Every decision in business is made based on supporting data. “Data-driven” is more than just a buzzword for meetings, it’s a way for a company to be self-aware. Using metrics derived from all sorts of data, it’s possible to understand the performance of each operational unit in a business. From sales figures to marketing efforts, from time sheets to billable hours, data helps us determine what is the correct decision to make, backed up by proof in the form of metrics.
With data being such a valuable commodity, there has to be trust in it. By the time data makes its way downstream, it could have undergone many transformations on the way. With each ingestion, transformation, or abstraction, there is the possibility of mistakes being introduced into the data pipeline.
At each step of the way along the pipeline, how do you ensure that the data is correct and can be trusted?
If you can’t trust your data, you can’t make data-driven decisions.
Can we put that in writing?
Recently, data contracts have been hailed as the savior of the relationship between data producer and data consumer. Data contracts define the ‘rules of the game’ by explicitly stating things like schema structure, ingestion frequency, source tables, and even contact information for stakeholders.
By clearly defining the requirements of the the data, the data producer knows what data to serve, and in what format, and the data consumer knows what they will be receiving.

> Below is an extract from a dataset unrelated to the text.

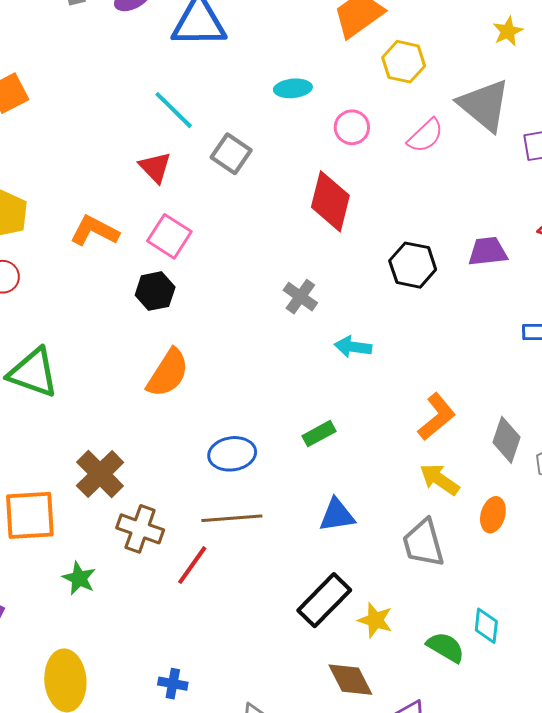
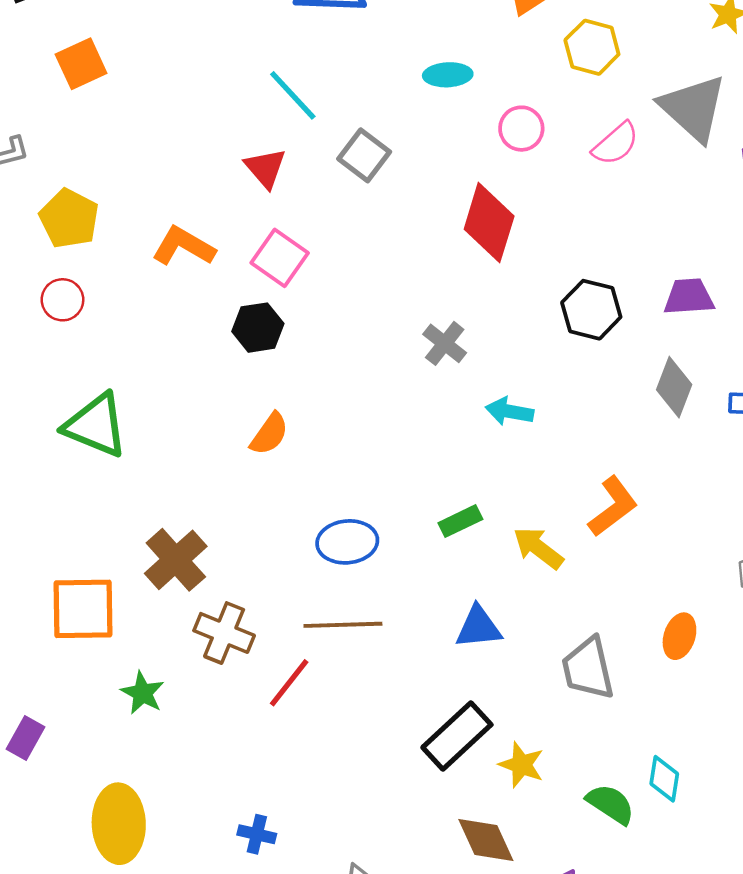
orange semicircle: (168, 373) -> (269, 434), size x0.7
gray diamond: (507, 440) -> (674, 387), moved
yellow arrow: (440, 479) -> (538, 548), moved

Once the scale of your data pipeline reaches a certain threshold, and you’re collecting metrics about the pipeline, then it might be time to introduce data contracts. As Gleb, of Data Fold, puts it, when “metadata becomes big data… when something breaks, figuring out what the origin is becomes a huge task”. If you’re clear about what’s happening between the connections in the pipeline, this task is made a whole lot easier.
Quality data? Prove it!
If you don’t have the luxury of implementing a new system such as data contracts, there are still other things you can do to ensure data quality, and subsequently data trust. Through data profiling and data assertions you’re able to ensure that the data continually meets your requirements.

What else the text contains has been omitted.